• What is expected:
Report only the number of lines below in which the string "Şahnaz" appears.

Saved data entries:
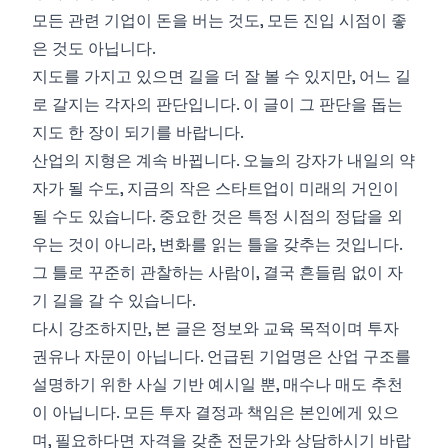
모든 관련 기업이 돈을 버는 것도, 모든 진입 시점이 좋
은 것도 아닙니다.
지도를 가지고 있으면 길을 더 잘 볼 수 있지만, 어느 길
로 갈지는 각자의 판단입니다. 이 글이 그 판단을 돕는
지도 한 장이 되기를 바랍니다.
산업의 지형은 계속 바뀝니다. 오늘의 강자가 내일의 약
자가 될 수도, 지금의 작은 스타트업이 미래의 거인이
될 수도 있습니다. 중요한 것은 특정 시점의 정답을 외
우는 것이 아니라, 변화를 읽는 틀을 갖추는 것입니다.
그 틀로 꾸준히 관찰하는 사람이, 결국 흔들림 없이 자
기 길을 갈 수 있습니다.
다시 강조하지만, 본 글은 정보와 교육 목적이며 투자
권유나 자문이 아닙니다. 언급된 기업명은 산업 구조를
설명하기 위한 사실 기반 예시일 뿐, 매수나 매도 추천
이 아닙니다. 모든 투자 결정과 책임은 본인에게 있으
며, 필요하다면 자격을 갖춘 전문가와 상담하시기 바랍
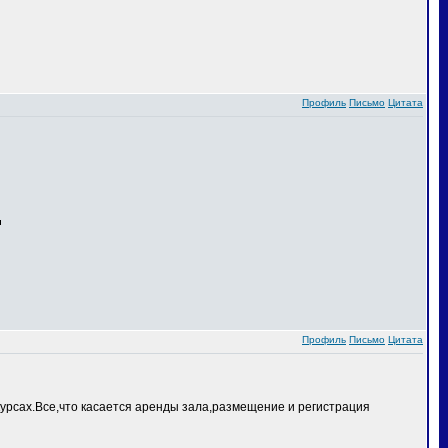
Профиль
Письмо
Цитата
Профиль
Письмо
Цитата
курсах.Все,что касается аренды зала,размещение и регистрация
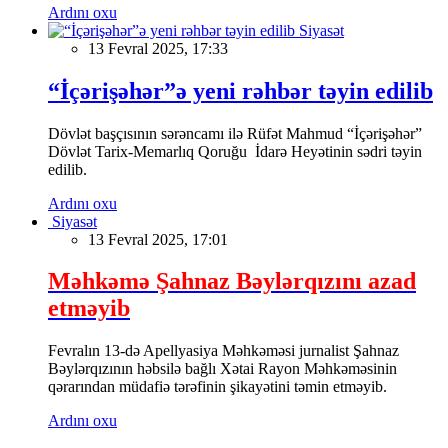
Ardını oxu
Siyasət
13 Fevral 2025, 17:33
“İçərişəhər”ə yeni rəhbər təyin edilib
Dövlət başçısının sərəncamı ilə Rüfət Mahmud “İçərişəhər”
Dövlət Tarix-Memarlıq Qoruğu İdarə Heyətinin sədri təyin
edilib.
Ardını oxu
Siyasət
13 Fevral 2025, 17:01
Məhkəmə Şahnaz Bəylərqızını azad
etməyib
Fevralın 13-də Apellyasiya Məhkəməsi jurnalist Şahnaz
Bəylərqızının həbsilə bağlı Xətai Rayon Məhkəməsinin
qərarından müdafiə tərəfinin şikayətini təmin etməyib.
Ardını oxu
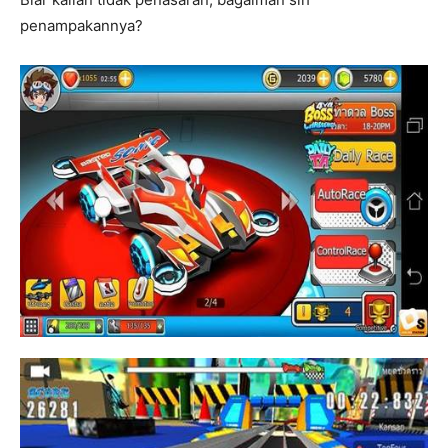
penampakannya?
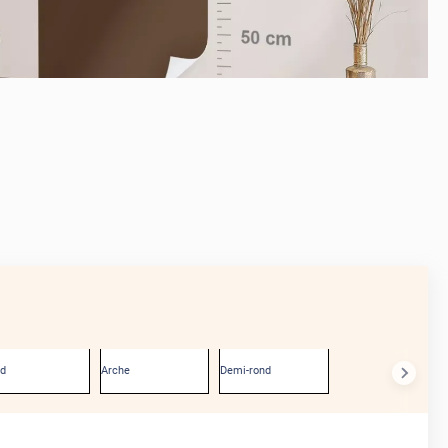
APRÈS
nd
Arche
Demi-rond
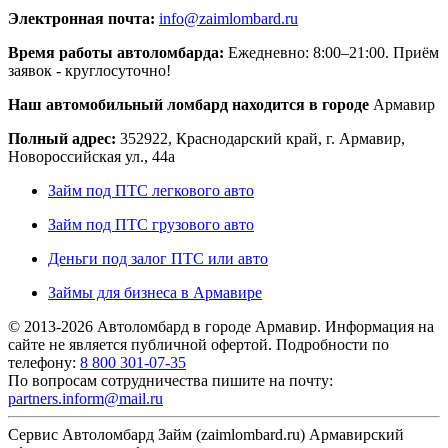
Электронная почта:
info@zaimlombard.ru
Время работы автоломбарда:
Ежедневно: 8:00–21:00
. Приём
заявок - круглосуточно!
Наш автомобильный ломбард находится в городе
Армавир
Полный адрес:
352922, Краснодарский край, г. Армавир,
Новороссийская ул., 44а
Займ под ПТС легкового авто
Займ под ПТС грузового авто
Деньги под залог ПТС или авто
Займы для бизнеса в Армавире
© 2013-2026 Автоломбард в городе Армавир. Информация на
сайте не является публичной офертой. Подробности по
телефону:
8 800 301-07-35
По вопросам сотрудничества пишите на почту:
partners.inform@mail.ru
Сервис Автоломбард Займ (zaimlombard.ru) Армавирский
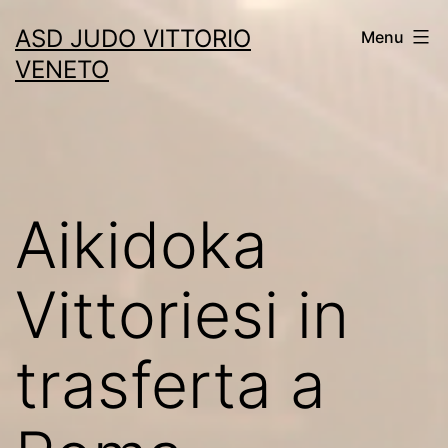
Skip
ASD JUDO VITTORIO
Menu
to
VENETO
content
Aikidoka
Vittoriesi in
trasferta a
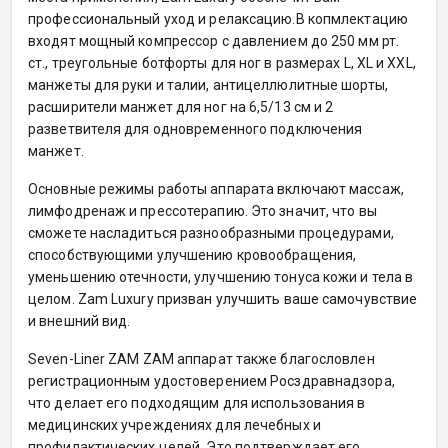
профессиональный уход и релаксацию.В копмлектацию
входят мощный компрессор с давлением до 250 мм рт.
ст., треугольные ботфорты для ног в размерах L, XL и XXL,
манжеты для руки и талии, антицеллюлитные шорты,
расширители манжет для ног на 6,5/13 см и 2
разветвителя для одновременного подключения
манжет.
Основные режимы работы аппарата включают массаж,
лимфодренаж и прессотерапию. Это значит, что вы
сможете насладиться разнообразными процедурами,
способствующими улучшению кровообращения,
уменьшению отечности, улучшению тонуса кожи и тела в
целом. Zam Luxury призван улучшить ваше самочувствие
и внешний вид.
Seven-Liner ZAM ZAM аппарат также благословлен
регистрационным удостоверением Росздравнадзора,
что делает его подходящим для использования в
медицинских учреждениях для лечебных и
профилактических целей. Это подтверждает его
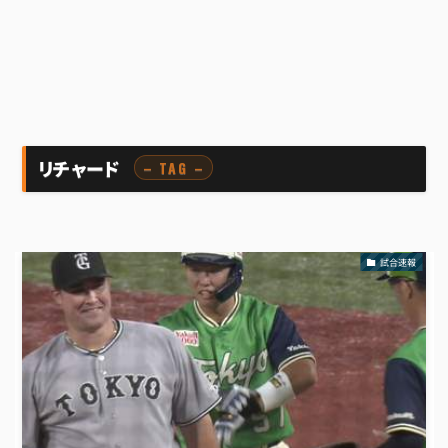
リチャード
– TAG –
試合速報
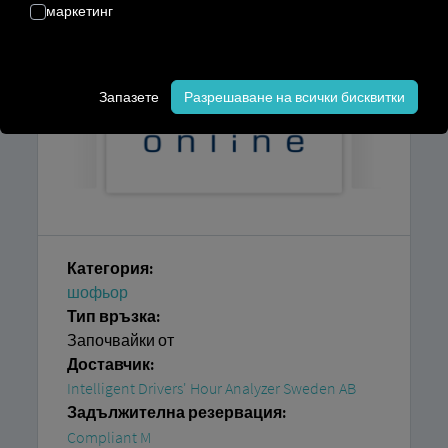
маркетинг
Запазете
Разрешаване на всички бисквитки
Категория:
шофьор
Тип връзка:
Започвайки от
Доставчик:
Intelligent Drivers' Hour Analyzer Sweden AB
Задължителна резервация:
Compliant M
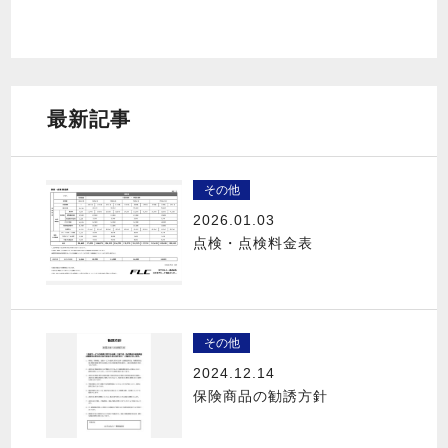
最新記事
その他
2026.01.03
点検・点検料金表
その他
2024.12.14
保険商品の勧誘方針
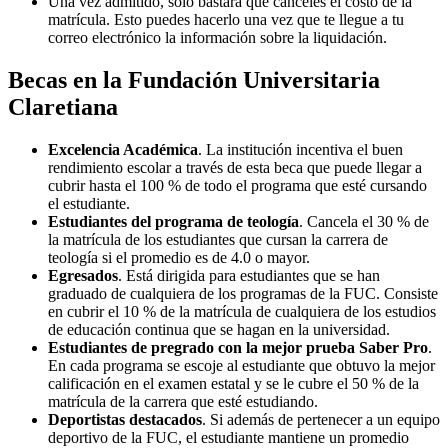
Una vez admitido, solo bastará que canceles el costo de la
matrícula. Esto puedes hacerlo una vez que te llegue a tu
correo electrónico la información sobre la liquidación.
Becas en la Fundación Universitaria
Claretiana
Excelencia Académica
. La institución incentiva el buen
rendimiento escolar a través de esta beca que puede llegar a
cubrir hasta el 100 % de todo el programa que esté cursando
el estudiante.
Estudiantes del programa de teología
. Cancela el 30 % de
la matrícula de los estudiantes que cursan la carrera de
teología si el promedio es de 4.0 o mayor.
Egresados
. Está dirigida para estudiantes que se han
graduado de cualquiera de los programas de la FUC. Consiste
en cubrir el 10 % de la matrícula de cualquiera de los estudios
de educación continua que se hagan en la universidad.
Estudiantes de pregrado con la mejor prueba Saber Pro
.
En cada programa se escoje al estudiante que obtuvo la mejor
calificación en el examen estatal y se le cubre el 50 % de la
matrícula de la carrera que esté estudiando.
Deportistas destacados
. Si además de pertenecer a un equipo
deportivo de la FUC, el estudiante mantiene un promedio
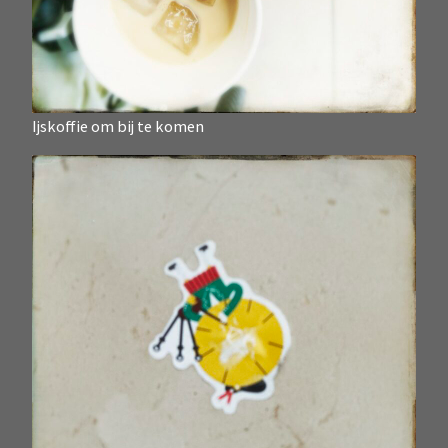
Ijskoffie om bij te komen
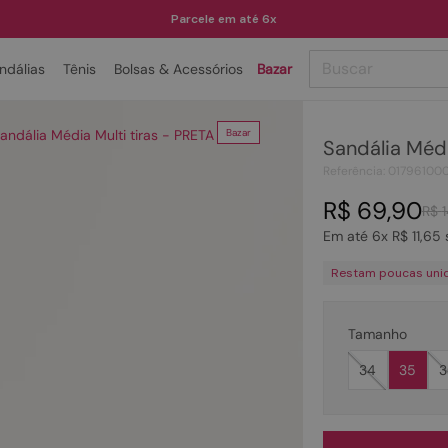
Parcele em até 6x
Buscar
ndálias
Tênis
Bolsas & Acessórios
Bazar
TERMOS MAIS BUSCADOS
andália Média Multi tiras - PRETA
Bazar
Sandália Médi
1
º
papete
Referência
:
01796100
2
º
bota
R$
69
,
90
R$
3
º
tenis
Em até
6
x
R$
11
,
65
4
º
rasteira
Restam poucas uni
5
º
sandalia
6
º
tamanco
Tamanho
7
º
bolsa
34
35
3
8
º
sapatilha
9
º
óculos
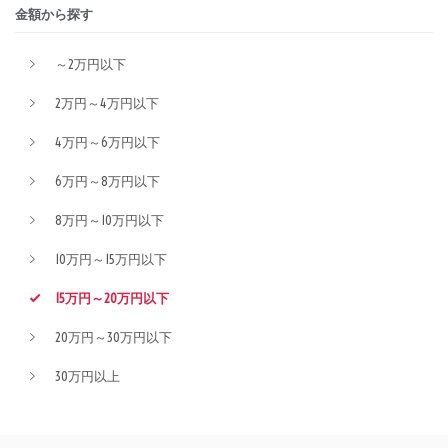
金額から探す
～2万円以下
2万円～4万円以下
4万円～6万円以下
6万円～8万円以下
8万円～10万円以下
10万円～15万円以下
15万円～20万円以下
20万円～30万円以下
30万円以上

• Response to this exercise:
2